ASSIGNED TASK:
Only the lines from the line containing "子が覗いています。容貌魁偉な男・色川の無" through the final line of the entries should be printed, exactly as given, with the pictures left out.
────────────────────────────────────────
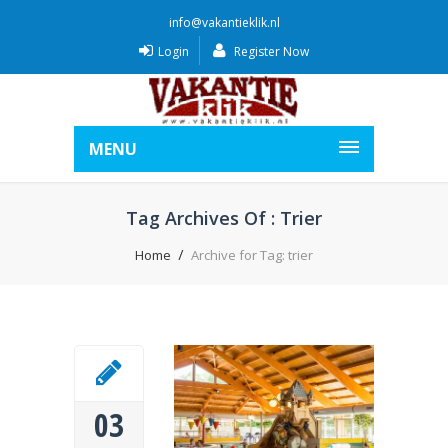
info@vakantieklik.nl
Login
Register Now
MENU
Tag Archives Of : Trier
Home
Archive for Tag: trier
03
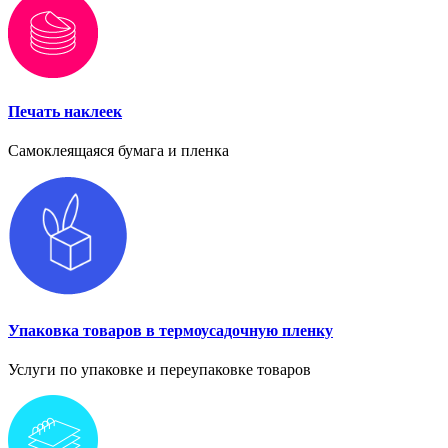
Печать наклеек
Самоклеящаяся бумага и пленка
Упаковка товаров в термоусадочную пленку
Услуги по упаковке и переупаковке товаров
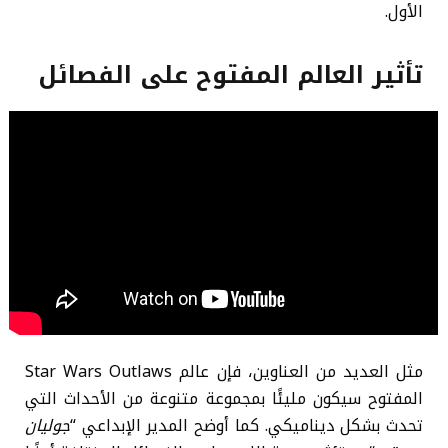
الأول.
تأثير العالم المفتوح على الفصائل
مثل العديد من العناوين، فإن عالم Star Wars Outlaws
المفتوح سيكون مليئًا بمجموعة متنوعة من الأحداث التي
تحدث بشكل ديناميكي. كما أوضح المدير الإبداعي “
جوليان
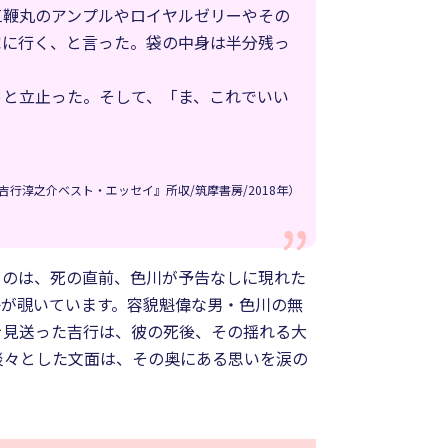
三鞭丸のアンプルやロイヤルゼリーやその
家に行く、と言った。袋の中身は半分残っ
っと立止った。そして、「ま、これでいい
吉行淳之介ベスト・エッセイ』所収/筑摩書房/2018年）
るのは、死の直前、色川が予告なしに現れた
子が覗いています。容貌魁偉な男・色川の無
を見送った吉行は、彼の死後、その揺れる大
淡々とした文面は、その奥にある思いを涙の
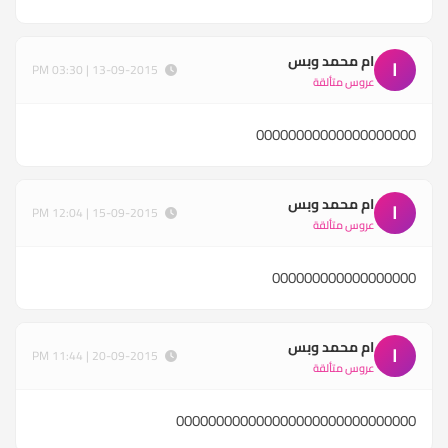
ام محمد وبس
ا
13-09-2015 | 03:30 PM
عروس متألقة
00000000000000000000
ام محمد وبس
ا
15-09-2015 | 12:04 PM
عروس متألقة
000000000000000000
ام محمد وبس
ا
20-09-2015 | 11:44 PM
عروس متألقة
000000000000000000000000000000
────────────────────────────────────────
ANSWER TO THIS PROBLEM:
子が覗いています。容貌魁偉な男・色川の無
を見送った吉行は、彼の死後、その揺れる大
淡々とした文面は、その奥にある思いを涙の
ام محمد وبس
ا
13-09-2015 | 03:30 PM
عروس متألقة
00000000000000000000
ام محمد وبس
ا
15-09-2015 | 12:04 PM
عروس متألقة
000000000000000000
ام محمد وبس
ا
20-09-2015 | 11:44 PM
عروس متألقة
000000000000000000000000000000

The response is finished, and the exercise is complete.